A second approach is to react carbonised wood with titanium metal powder in a molten salt mixture of potassium chloride and potassium fluoride at temperatures between 700-1,000°C. Titanium carbide crystals formed on the surface of the carbonised template resulting in high porosity and strength. Potential applications for TiC/C ceramic composite include high temperature resistant exhaust gas filters, catalyst carriers, wastewater treatment and acoustic and heat insulation structures.
Lastly, one can vacuum infiltrate carbonised wood with molten aluminium alloy to fill cell cavities. The resulting fibrous structure is a reverse metal matrix composite with low thermal expansion coefficient and mechanical properties dependent on the wood porosity.
Nano-coatings for wood
Multifunctional nanomaterials are applied to timber by surface coating for applications in buildings.
Anti-fungal and biocidal coatings are based on silver, zinc and copper. Prevention of UV discolouration is achieved with oxides of titanium, zinc, silicon, iron and cerium. Photocatalytic, self-cleaning and depolluting coatings are usually based on titanium and zinc oxides. Oxides of silicon and aluminium together with clays and lime enhance the scratch-resistance of timber as well as providing it with increased hardness and wear resistance.
Further advantages of applying nano-coatings to timber result in improved waterproofing, anti-wetting and anti-staining qualities, enhanced fire-resistance, and deacidification.
Whole log X-ray scanning
Moving from the forest to the sawmill, much has happened in recent years to maximise the quality and yield of sawn timber. Computed tomography (CT) whole log scanning with X-rays has been introduced in many sawmills around the world by Microtec of Bressanone, Italy. CT scanning through 360 degrees produces a 3D reconstruction of the sawn tree trunk to reveal internal defects including knots, pith, splits, resin pockets, embedded bark and decay pockets. The maximum feed speed is up to 180m/min. With reference to the distribution of defects, the system designs an optimum cutting pattern based on maximum value recovery.

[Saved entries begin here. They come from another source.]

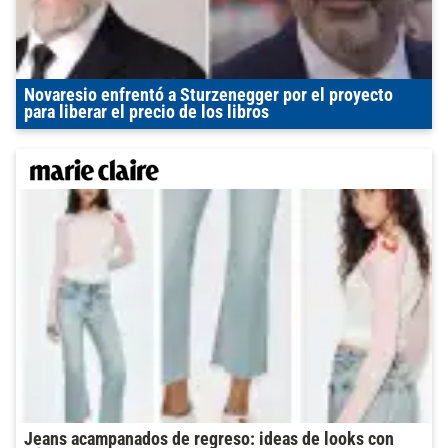
Novaresio enfrentó a Sturzenegger por el proyecto
para liberar el precio de los libros
Jeans acampanados de regreso: ideas de looks con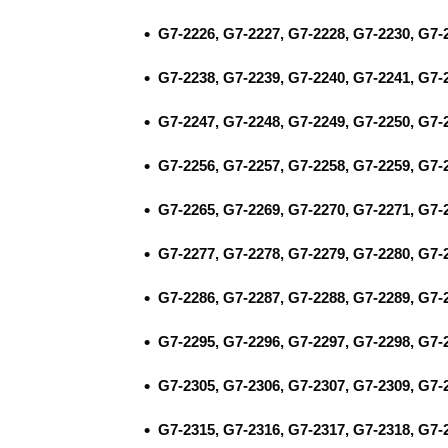
G7-2226, G7-2227, G7-2228, G7-2230, G7-
G7-2238, G7-2239, G7-2240, G7-2241, G7-
G7-2247, G7-2248, G7-2249, G7-2250, G7-
G7-2256, G7-2257, G7-2258, G7-2259, G7-
G7-2265, G7-2269, G7-2270, G7-2271, G7-
G7-2277, G7-2278, G7-2279, G7-2280, G7-
G7-2286, G7-2287, G7-2288, G7-2289, G7-
G7-2295, G7-2296, G7-2297, G7-2298, G7-
G7-2305, G7-2306, G7-2307, G7-2309, G7-
G7-2315, G7-2316, G7-2317, G7-2318, G7-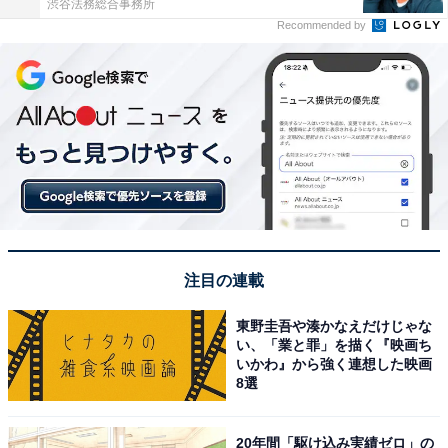
渋谷法務総合事務所
Recommended by
注目の連載
東野圭吾や湊かなえだけじゃな
い、「業と罪」を描く『映画ち
いかわ』から強く連想した映画
8選
20年間「駆け込み実績ゼロ」の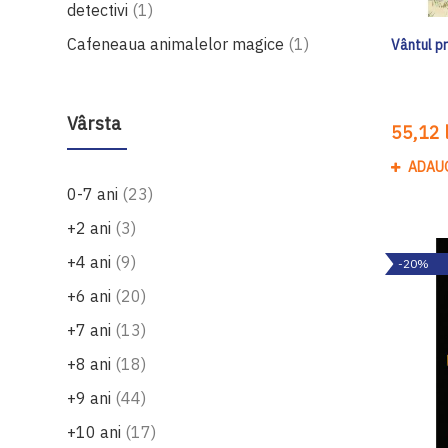
produs
detectivi
1
produs
Cafeneaua animalelor magice
1
Vântul pri
Vârsta
55,12 l
ADAU
produse
0-7 ani
23
produse
+2 ani
3
produse
+4 ani
9
-20%
produse
+6 ani
20
produse
+7 ani
13
produse
+8 ani
18
produse
+9 ani
44
produse
+10 ani
17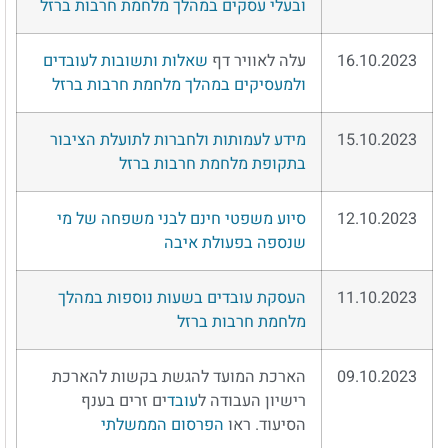
ובעלי עסקים במהלך מלחמת חרבות ברזל
16.10.2023
עלה לאוויר דף
שאלות ותשובות לעובדים
ולמעסיקים במהלך מלחמת חרבות ברזל
15.10.2023
מידע לעמותות ולחברות לתועלת הציבור
בתקופת מלחמת חרבות ברזל
12.10.2023
סיוע משפטי חינם לבני משפחה של מי
שנספה בפעולת איבה
11.10.2023
העסקת עובדים בשעות נוספות במהלך
מלחמת חרבות ברזל
09.10.2023
הארכת המועד להגשת בקשות להארכת
רישיון העבודה ל
עובד
ים זרים בענף
הסיעוד. ראו
הפרסום הממשלתי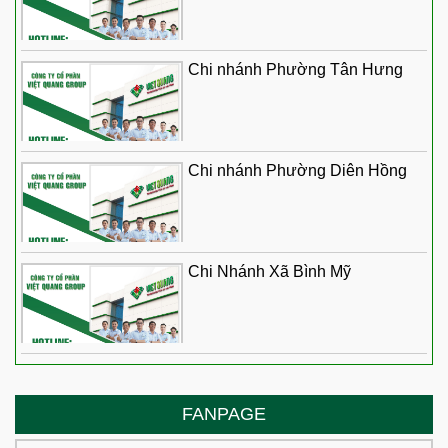
Chi nhánh Phường Tân Hưng
Chi nhánh Phường Diên Hồng
Chi Nhánh Xã Bình Mỹ
FANPAGE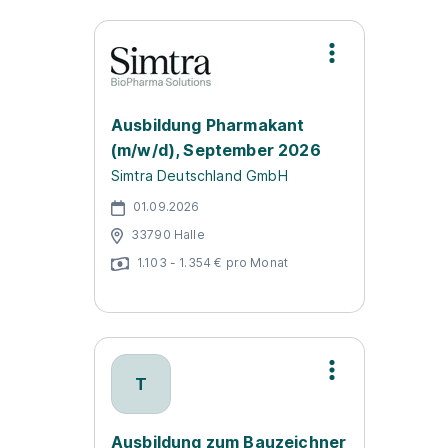
Ausbildung Pharmakant
(m/w/d), September 2026
Simtra Deutschland GmbH
01.09.2026
33790 Halle
1.103 - 1.354 € pro Monat
T
Ausbildung zum Bauzeichner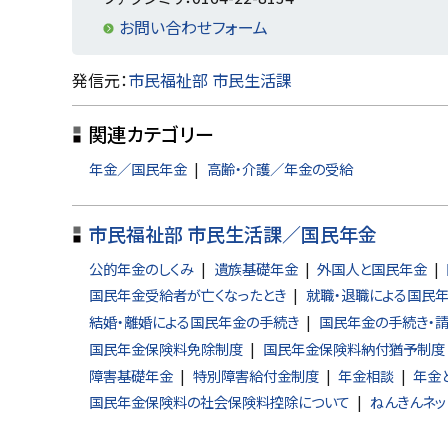
お問い合わせフォーム
ト
発信元：
市民福祉部 市民生活課
ッ
関連カテゴリー
プ
に
年金／国民年金
高齢・介護／年金の受給
戻
る
市民福祉部 市民生活課／国民年金
公的年金のしくみ
遺族基礎年金
外国人と国民年金
国民年金受給者が亡くなったとき
就職・退職による国民
結婚・離婚による国民年金の手続き
国民年金の手続き・
国民年金保険料免除制度
国民年金保険料納付猶予制度
障害基礎年金
特別障害給付金制度
年金相談
年金
国民年金保険料の社会保険料控除について
ねんきんネッ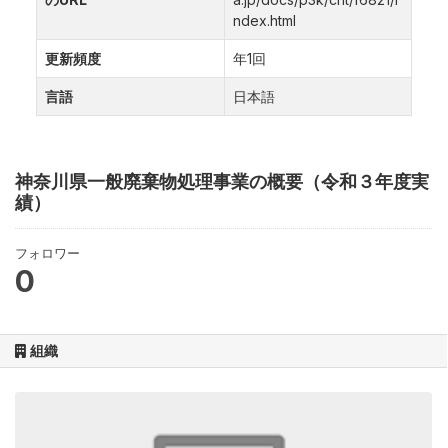
ndex.html
更新頻度
年1回
言語
日本語
神奈川県一般廃棄物処理事業の概要（令和３年度実
績）
フォロワー
0
組織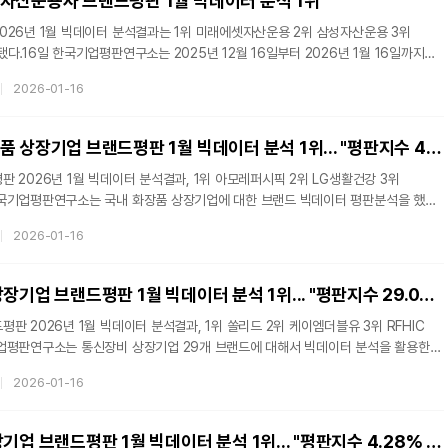
자산운용사 브랜드평판 1월 빅데이터 분석 1위
026년 1월 빅데이터 분석결과는 1위 미래에셋자산운용 2위 삼성자산운용 3위
다.16일 한국기업평판연구소는 2025년 12월 16일부터 2026년 1월 16일까지의
여와 미디어, 소통, 커뮤니티,
2026-01-16
평판 알고리즘을 통해 지수화했다고 밝혔다. 지난 12월 브랜드 빅데이터
랜드 평판지수는 소비자들의 온라인 습관이 브랜드 소비에
 찾아내서, 브랜드 빅데이터 분석을 통해서 만들어진 지표이다. 브랜드 빅데이터
아모레퍼시픽, 화장품 상장기업 브랜드평판 1월 빅데이터 분석 1위... "평판지수 4.70% 상승"
 2026년 1월 빅데이터 분석결과, 1위 아모레퍼시픽 2위 LG생활건강 3위
 2026년 1월 16일까지의 화장품 상장기업 브랜드 빅데이터 17,772,125개를
2026-01-16
품 상장기업 브랜드 빅데이터 23,591,316개와 비교하면 24.67% 줄어들었다.
티의 글로벌 위상 강화와 함께 수출 중심의 성장이 두드러지며, 내수 시장은 인디
 중심으로 재편되고 있다. 2025년 대한민국 화장품 시장 규모는 18조원 규모로
쏠리드, 통신장비 상장기업 브랜드평판 1월 빅데이터 분석 1위... "평판지수 29.09% 하락"
판 2026년 1월 빅데이터 분석결과, 1위 쏠리드 2위 케이엠더블유 3위 RFHIC
. 2025년 12월 14일부터 2026년 1월 14일까지의 통신장비 상장기업 브랜드
2026-01-16
개를 분석하여 소비자들의 브랜드 평판을 분석했다. 지난 12월 통신장비 상장기업
교하면 6.36% 줄어들었다. 브랜드에 대한 평판은 브랜드에 대한
를 참여가치, 소통가치, 소셜가치, 시장가치, 재무가치로 나누게 된다.
크래프톤, 게임 상장기업 브랜드평판 1월 빅데이터 분석 1위... "평판지수 4.28% 하락"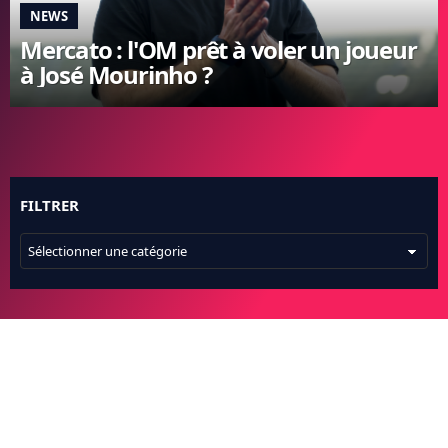
NEWS
FC BARCELONE
Mercato : l'OM prêt à voler un joueur
MANCHESTER UNITED
à José Mourinho ?
CHELSEA
ARSENAL
BAYERN
L'AVIS DE LA RÉDAC'
FILTRER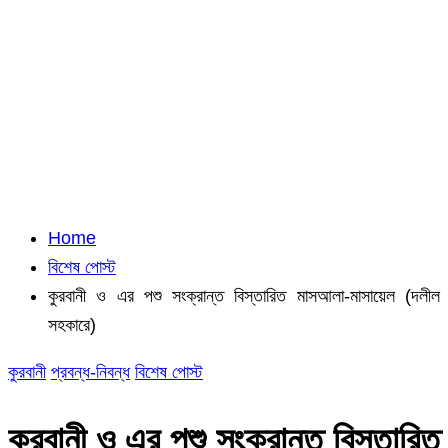
Home
বিশেষ পোস্ট
কুরবানী ও এর পশু সংক্রান্ত বিস্তারিত মাসআলা-মাসায়েল (দলীল
সহকারে)
কুরবানী
প্রবন্ধ-নিবন্ধ
বিশেষ পোস্ট
কুরবানী ও এর পশু সংক্রান্ত বিস্তারিত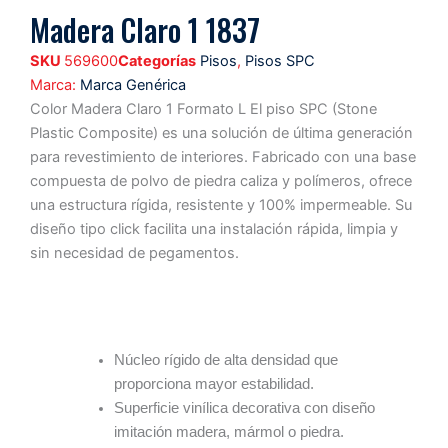
Madera Claro 1 1837
SKU
569600
Categorías
Pisos
,
Pisos SPC
Marca:
Marca Genérica
Color Madera Claro 1 Formato L El piso SPC (Stone
Plastic Composite) es una solución de última generación
para revestimiento de interiores. Fabricado con una base
compuesta de polvo de piedra caliza y polímeros, ofrece
una estructura rígida, resistente y 100% impermeable. Su
diseño tipo click facilita una instalación rápida, limpia y
sin necesidad de pegamentos.
Características
Ventajas
Formato
Núcleo rígido de alta densidad que
proporciona mayor estabilidad.
Superficie vinílica decorativa con diseño
imitación madera, mármol o piedra.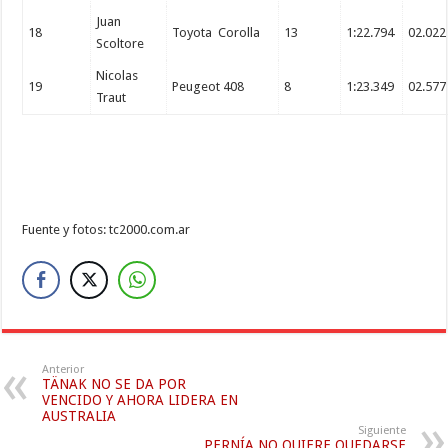
Juan
18
Toyota Corolla
13
1:22.794
02.022
Scoltore
Nicolas
19
Peugeot 408
8
1:23.349
02.577
Traut
Fuente y fotos: tc2000.com.ar
Anterior
TÄNAK NO SE DA POR
VENCIDO Y AHORA LIDERA EN
AUSTRALIA
Siguiente
PERNÍA NO QUIERE QUEDARSE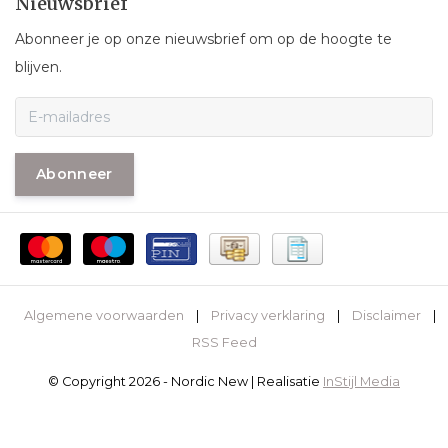
Nieuwsbrief
Abonneer je op onze nieuwsbrief om op de hoogte te
blijven.
Abonneer
Algemene voorwaarden
|
Privacy verklaring
|
Disclaimer
|
RSS Feed
© Copyright 2026 - Nordic New | Realisatie
InStijl Media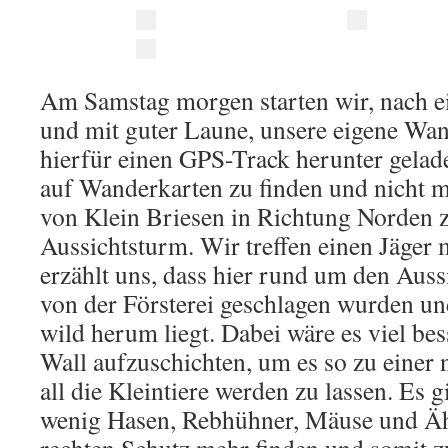
Am Samstag morgen starten wir, nach e
und mit guter Laune, unsere eigene Wa
hierfür einen GPS-Track herunter gelad
auf Wanderkarten zu finden und nicht ma
von Klein Briesen in Richtung Norden 
Aussichtsturm. Wir treffen einen Jäger 
erzählt uns, dass hier rund um den Aus
von der Försterei geschlagen wurden un
wild herum liegt. Dabei wäre es viel bess
Wall aufzuschichten, um es so zu einer
all die Kleintiere werden zu lassen. Es 
wenig Hasen, Rebhühner, Mäuse und Ähn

Robotic timber construction
In a collaboration between Architecture and Digital Fabrication, ETH Zurich and ROB Technologies AG, Switzerland, robotics has been used to manufacture industrial timber structures using additive digital fabrication techniques. Throughout, the timber components are grasped, manipulated, positioned and fastened robotically. A six-axis overhead gantry robot at ERNR Holzbau AG enables fully automated fabrication of lattice girders. Gripping, positioning, trimming and nailing take place in a maximum workspace of 48m x 6m x 1.9m.
Hybrid timber structures
Timber frame and glulam buildings are well-established as materials of choice for domestic dwellings, industrial premises, sports stadiums and supermarkets. The 21st Century has seen a growth in the construction of spectacular hybrid structures which incorporate timber.
For example, the Savill Building in Windsor Great Park, UK, is comprised of a double curvature roof connected via steel transfer plates to a steel perimeter tube, connected in turn to tubular steel legs supporting the whole structure. The double layer grid roof is built from long timber larch laths, spliced together from defect-free pieces, and clad with green oak from the Windsor estate.
The Richmond Olympic Oval, Vancouver, Canada, is a hybrid structure with a composite glulam/steel roof mounted on a concrete and steel substructure. The wood/steel arches span 100m with hollow triangular sections that mechanical, electrical and plumbing services pass through. Furthermore, the glulam incorporates spruce-pine-fire wood affected by mountain pine beetle infestation.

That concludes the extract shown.